PROBLEM TO WORK ON
The answer must consist of every line below that holds the word "Send".
────────
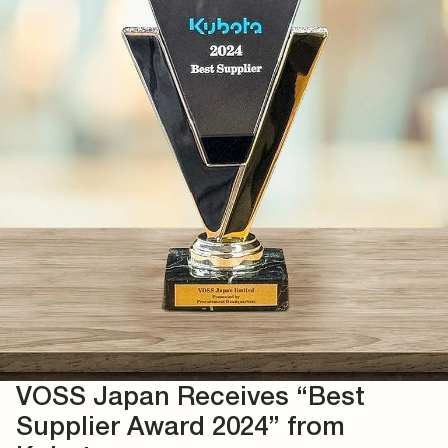
VOSS Japan Receives “Best
Supplier Award 2024” from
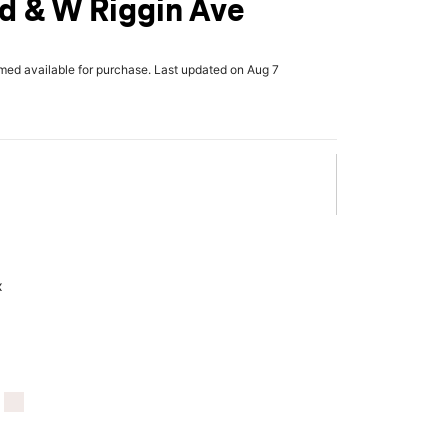
d & W Riggin Ave
rmed available for purchase. Last updated on Aug 7
x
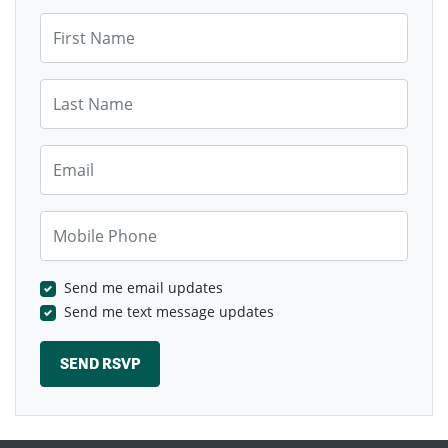
First Name
Last Name
Email
Mobile Phone
Send me email updates
Send me text message updates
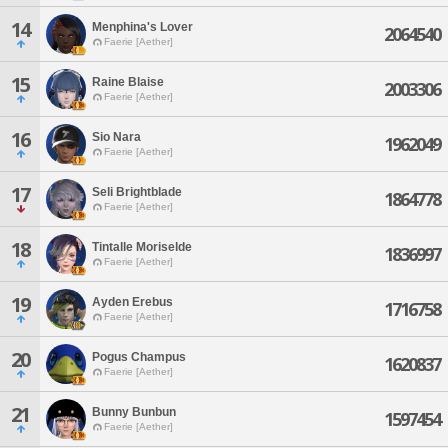
14
Menphina's Lover
2064540
Faerie [Aether]
15
Raine Blaise
2003306
Faerie [Aether]
16
Sio Nara
1962049
Faerie [Aether]
17
Seli Brightblade
1864778
Faerie [Aether]
18
Tintalle Moriselde
1836997
Faerie [Aether]
19
Ayden Erebus
1716758
Faerie [Aether]
20
Pogus Champus
1620837
Faerie [Aether]
21
Bunny Bunbun
1597454
Faerie [Aether]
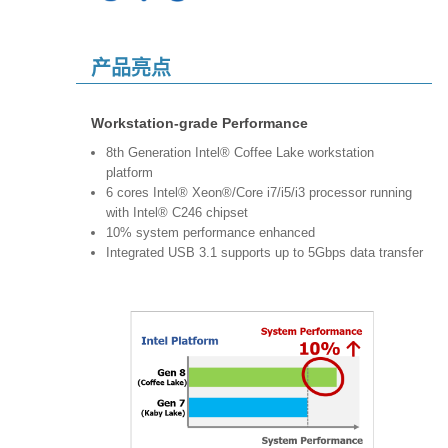
产品亮点
Workstation-grade Performance
8th Generation Intel® Coffee Lake workstation
platform
6 cores Intel® Xeon®/Core i7/i5/i3 processor running
with Intel® C246 chipset
10% system performance enhanced
Integrated USB 3.1 supports up to 5Gbps data transfer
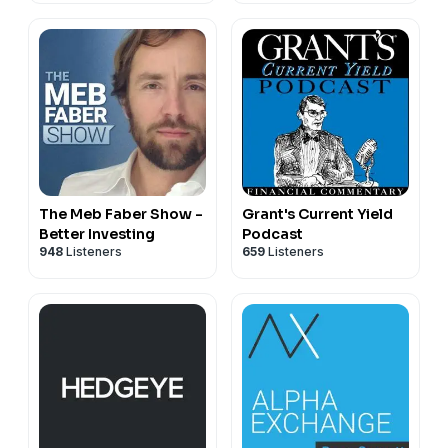
The Meb Faber Show -
Grant's Current Yield
Better Investing
Podcast
948
Listeners
659
Listeners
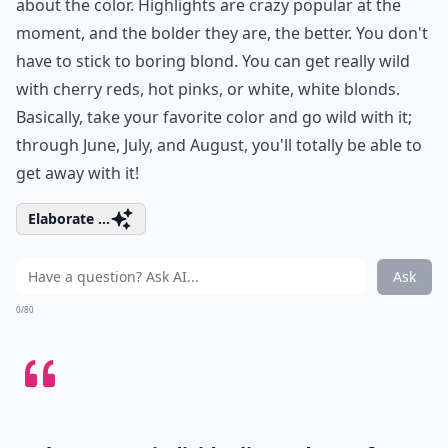
about the color. Highlights are crazy popular at the
moment, and the bolder they are, the better. You don't
have to stick to boring blond. You can get really wild
with cherry reds, hot pinks, or white, white blonds.
Basically, take your favorite color and go wild with it;
through June, July, and August, you'll totally be able to
get away with it!
Elaborate ...
Ask
0/80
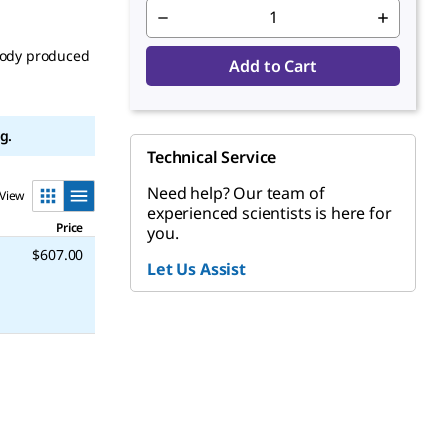
body produced
Add to Cart
g.
Technical Service
Need help? Our team of
View
experienced scientists is here for
Price
you.
$607.00
Let Us Assist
────────
RESPONSE TO THE EXERCISE
Send me email updates
Send me text message updates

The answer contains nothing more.